Es ging an der Asse einmal ganz friedlich und vernünftig zu. Tausende von Besuchern wurden durch das Bergwerk geführt. Gegner gab es auch, aber nur im Rahmen dessen, was bei jedem Industrieprojekt normal ist. Das Schließungskonzept wurde in mehreren Veranstaltungen in Remlingen ganz manierlich diskutiert. Trotz sehr unterschiedlicher Ansichten ging man ausgesprochen zivilisiert miteinander um. Der Betriebsleiter, Günther Kappei, beantwortete so geduldig jede Frage, dass die Veranstaltungen immer doppelt so lange dauerten wie geplant.
Was ist im Herbst 2008 geschehen, dass alles plötzlich ganz anders wurde? An der Asse nichts. Seit 1979 wurden in der Asse Versuche gemacht, mit dem Ziel herauszufinden, wie sich im Fall eines Wassereinbruchs die radioaktiven Stoffe aus dem Abfall herauslösen. Der Wassereinbruch 1988 war also kein Ereignis, mit dem niemals gerechnet wurde, und 2008 auch schon ein alter Hut. Die Verfüllung der Grubenräume war abgeschlossen und besondere Bruchereignisse hatte es nicht gegeben.

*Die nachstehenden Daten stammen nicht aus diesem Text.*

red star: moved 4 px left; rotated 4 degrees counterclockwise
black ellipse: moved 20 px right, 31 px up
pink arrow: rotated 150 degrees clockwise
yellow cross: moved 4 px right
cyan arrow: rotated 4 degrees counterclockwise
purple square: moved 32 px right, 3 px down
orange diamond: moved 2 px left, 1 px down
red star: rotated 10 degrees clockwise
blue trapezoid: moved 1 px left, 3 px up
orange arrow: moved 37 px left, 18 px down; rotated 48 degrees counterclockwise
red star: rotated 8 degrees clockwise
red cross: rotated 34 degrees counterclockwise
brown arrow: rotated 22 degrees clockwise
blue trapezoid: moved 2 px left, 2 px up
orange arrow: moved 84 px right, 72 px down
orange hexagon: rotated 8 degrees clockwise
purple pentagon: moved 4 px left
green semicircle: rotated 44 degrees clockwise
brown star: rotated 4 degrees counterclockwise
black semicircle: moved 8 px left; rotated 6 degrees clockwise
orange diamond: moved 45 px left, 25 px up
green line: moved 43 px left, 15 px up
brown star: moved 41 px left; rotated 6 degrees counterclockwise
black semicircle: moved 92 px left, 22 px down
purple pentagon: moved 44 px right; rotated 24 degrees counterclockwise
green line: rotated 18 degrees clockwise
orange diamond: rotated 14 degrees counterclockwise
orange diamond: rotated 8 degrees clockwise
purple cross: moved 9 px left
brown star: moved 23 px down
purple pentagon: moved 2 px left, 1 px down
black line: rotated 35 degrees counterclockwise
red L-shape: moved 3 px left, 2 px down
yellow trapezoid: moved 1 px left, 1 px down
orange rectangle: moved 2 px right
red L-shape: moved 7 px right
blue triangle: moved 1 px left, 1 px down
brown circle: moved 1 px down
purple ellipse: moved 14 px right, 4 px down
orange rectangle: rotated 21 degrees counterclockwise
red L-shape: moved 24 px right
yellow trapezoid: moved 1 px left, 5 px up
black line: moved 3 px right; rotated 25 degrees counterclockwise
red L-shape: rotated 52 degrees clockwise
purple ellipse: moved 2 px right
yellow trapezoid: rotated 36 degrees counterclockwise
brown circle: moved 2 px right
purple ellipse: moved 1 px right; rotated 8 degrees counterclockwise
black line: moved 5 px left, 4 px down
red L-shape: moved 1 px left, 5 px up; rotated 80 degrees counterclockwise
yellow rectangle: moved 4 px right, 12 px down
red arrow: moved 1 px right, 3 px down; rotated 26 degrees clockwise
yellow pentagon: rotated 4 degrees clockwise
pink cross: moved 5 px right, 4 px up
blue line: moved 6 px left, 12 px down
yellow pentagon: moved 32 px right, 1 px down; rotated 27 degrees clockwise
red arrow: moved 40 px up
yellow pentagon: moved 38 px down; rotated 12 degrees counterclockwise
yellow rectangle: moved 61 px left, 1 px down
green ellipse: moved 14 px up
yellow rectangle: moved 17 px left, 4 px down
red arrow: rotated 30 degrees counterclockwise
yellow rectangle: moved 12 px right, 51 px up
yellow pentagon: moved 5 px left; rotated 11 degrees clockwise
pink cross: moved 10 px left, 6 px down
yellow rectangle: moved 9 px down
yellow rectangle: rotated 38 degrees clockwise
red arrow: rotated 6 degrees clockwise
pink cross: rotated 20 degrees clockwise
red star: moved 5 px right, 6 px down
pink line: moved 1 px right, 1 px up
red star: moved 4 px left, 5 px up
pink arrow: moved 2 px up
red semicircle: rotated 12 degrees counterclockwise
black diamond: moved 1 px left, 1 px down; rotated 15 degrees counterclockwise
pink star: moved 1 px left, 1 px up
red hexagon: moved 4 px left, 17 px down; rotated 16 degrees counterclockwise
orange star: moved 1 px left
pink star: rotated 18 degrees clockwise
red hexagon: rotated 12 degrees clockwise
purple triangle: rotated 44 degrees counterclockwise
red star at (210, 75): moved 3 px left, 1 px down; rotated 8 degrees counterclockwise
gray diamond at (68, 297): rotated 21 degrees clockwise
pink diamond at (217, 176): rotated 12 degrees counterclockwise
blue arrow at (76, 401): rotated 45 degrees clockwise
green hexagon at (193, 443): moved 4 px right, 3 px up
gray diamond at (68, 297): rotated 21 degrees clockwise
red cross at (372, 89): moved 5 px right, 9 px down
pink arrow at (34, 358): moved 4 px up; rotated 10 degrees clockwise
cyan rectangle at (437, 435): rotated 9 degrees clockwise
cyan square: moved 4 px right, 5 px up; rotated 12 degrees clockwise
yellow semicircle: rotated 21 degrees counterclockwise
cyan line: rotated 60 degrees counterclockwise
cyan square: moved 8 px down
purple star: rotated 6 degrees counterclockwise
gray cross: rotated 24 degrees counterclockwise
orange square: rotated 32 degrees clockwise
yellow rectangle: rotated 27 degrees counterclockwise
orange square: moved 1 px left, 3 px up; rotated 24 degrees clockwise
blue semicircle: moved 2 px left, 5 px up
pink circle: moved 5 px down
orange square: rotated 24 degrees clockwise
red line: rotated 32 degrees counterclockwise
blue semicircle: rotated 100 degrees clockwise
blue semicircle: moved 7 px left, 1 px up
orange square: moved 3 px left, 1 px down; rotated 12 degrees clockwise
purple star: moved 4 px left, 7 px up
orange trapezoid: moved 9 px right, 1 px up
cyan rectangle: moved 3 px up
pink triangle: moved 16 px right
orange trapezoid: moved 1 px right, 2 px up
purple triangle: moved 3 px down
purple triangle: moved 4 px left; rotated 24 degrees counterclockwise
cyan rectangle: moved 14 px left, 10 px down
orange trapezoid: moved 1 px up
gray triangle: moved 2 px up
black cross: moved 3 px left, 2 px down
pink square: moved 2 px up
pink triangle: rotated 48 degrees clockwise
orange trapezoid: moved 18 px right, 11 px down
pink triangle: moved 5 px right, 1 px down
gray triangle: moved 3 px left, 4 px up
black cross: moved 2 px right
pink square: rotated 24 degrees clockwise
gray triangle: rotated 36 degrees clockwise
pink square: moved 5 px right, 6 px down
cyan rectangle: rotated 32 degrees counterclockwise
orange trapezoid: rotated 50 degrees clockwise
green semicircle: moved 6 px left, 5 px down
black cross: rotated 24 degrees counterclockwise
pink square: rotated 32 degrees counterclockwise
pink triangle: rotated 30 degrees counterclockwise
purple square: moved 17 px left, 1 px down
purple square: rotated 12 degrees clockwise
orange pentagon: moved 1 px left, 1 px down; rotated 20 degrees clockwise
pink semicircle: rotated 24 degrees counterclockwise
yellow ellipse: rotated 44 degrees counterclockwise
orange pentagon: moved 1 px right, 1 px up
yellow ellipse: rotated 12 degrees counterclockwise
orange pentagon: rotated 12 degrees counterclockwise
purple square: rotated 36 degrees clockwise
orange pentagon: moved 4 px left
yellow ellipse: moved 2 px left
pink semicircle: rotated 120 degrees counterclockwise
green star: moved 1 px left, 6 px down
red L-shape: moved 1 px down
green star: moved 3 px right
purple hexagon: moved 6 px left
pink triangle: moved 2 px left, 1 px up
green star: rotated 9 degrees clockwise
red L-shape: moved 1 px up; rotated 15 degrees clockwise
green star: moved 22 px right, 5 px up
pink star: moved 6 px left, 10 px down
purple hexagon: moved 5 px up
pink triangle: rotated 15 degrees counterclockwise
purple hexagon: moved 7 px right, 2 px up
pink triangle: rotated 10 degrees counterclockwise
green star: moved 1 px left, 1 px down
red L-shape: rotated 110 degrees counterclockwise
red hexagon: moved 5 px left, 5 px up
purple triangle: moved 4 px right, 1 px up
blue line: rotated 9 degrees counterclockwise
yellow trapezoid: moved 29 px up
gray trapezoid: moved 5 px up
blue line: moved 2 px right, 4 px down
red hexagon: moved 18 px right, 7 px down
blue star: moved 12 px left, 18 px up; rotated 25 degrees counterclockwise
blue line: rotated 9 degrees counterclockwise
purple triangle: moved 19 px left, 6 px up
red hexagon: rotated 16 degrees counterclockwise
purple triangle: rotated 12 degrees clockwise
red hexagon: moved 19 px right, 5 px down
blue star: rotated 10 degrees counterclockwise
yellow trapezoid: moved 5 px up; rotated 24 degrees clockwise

Wie die Akteure der Asse-Angstkampagne den Umschwung bewirkt haben, oder ob ihnen ihr Erfolg einfach in den Schoß gefallen ist, entzieht sich meiner Kenntnis. Den wesentlichen Anteil haben daran die Medien. Journalisten konnten die Dinge dann besonders klar und sicher beurteilen, wenn ihnen naturwissenschaftliche Kenntnisse gänzlich fehlten. Falls der Abfall wirklich in den Schacht Konrad umgelagert wird, wäre das schon ein wirkungsvoller Schlag gegen die Endlagerung, denn Konrad ist dann zu einem Drittel voll.